─── Given data

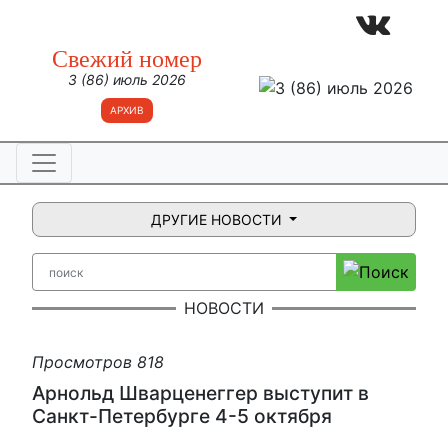
Свежий номер
3 (86) июль 2026
АРХИВ
ДРУГИЕ НОВОСТИ
НОВОСТИ
Просмотров 818
Арнольд Шварценеггер выступит в
Санкт-Петербурге 4-5 октября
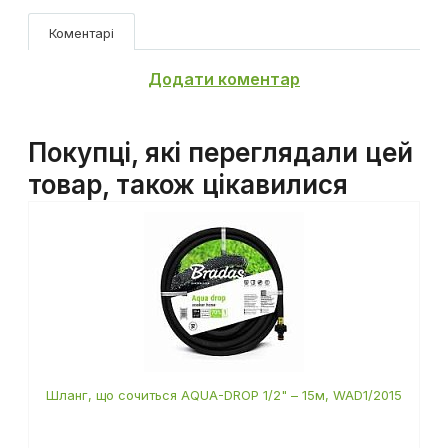
Відгуки ↓
Коментарі
Додати коментар
Покупці, які переглядали цей
товар, також цікавилися
Шланг, що сочиться AQUA-DROP 1/2" – 15м, WAD1/2015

──────

# What to do
All of the entries above are to be restated word for word, minus the images.

# Worked solution
Свежий номер
3 (86) июль 2026
АРХИВ
ДРУГИЕ НОВОСТИ
НОВОСТИ
Просмотров 818
Арнольд Шварценеггер выступит в
Санкт-Петербурге 4-5 октября
Відгуки ↓
Коментарі
Додати коментар
Покупці, які переглядали цей
товар, також цікавилися
Шланг, що сочиться AQUA-DROP 1/2" – 15м, WAD1/2015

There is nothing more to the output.